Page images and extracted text
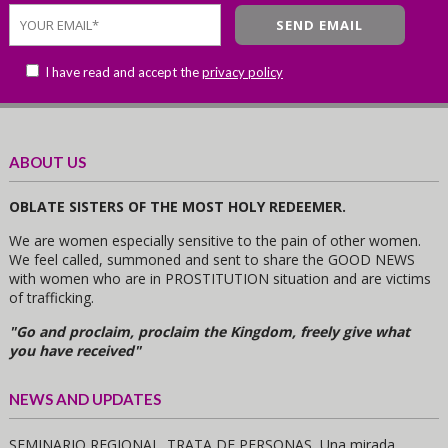
I have read and accept the
privacy policy
ABOUT US
OBLATE SISTERS OF THE MOST HOLY REDEEMER.
We are women especially sensitive to the pain of other women.
We feel called, summoned and sent to share the GOOD NEWS
with women who are in PROSTITUTION situation and are victims
of trafficking.
"Go and proclaim, proclaim the Kingdom, freely give what
you have received"
NEWS AND UPDATES
SEMINARIO REGIONAL. TRATA DE PERSONAS, Una mirada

WHAT YOU HAVE TO DO —
Could you find every line in the records above that contains the word "women" and copy it?

TASK OUTPUT —
We are women especially sensitive to the pain of other women.
with women who are in PROSTITUTION situation and are victims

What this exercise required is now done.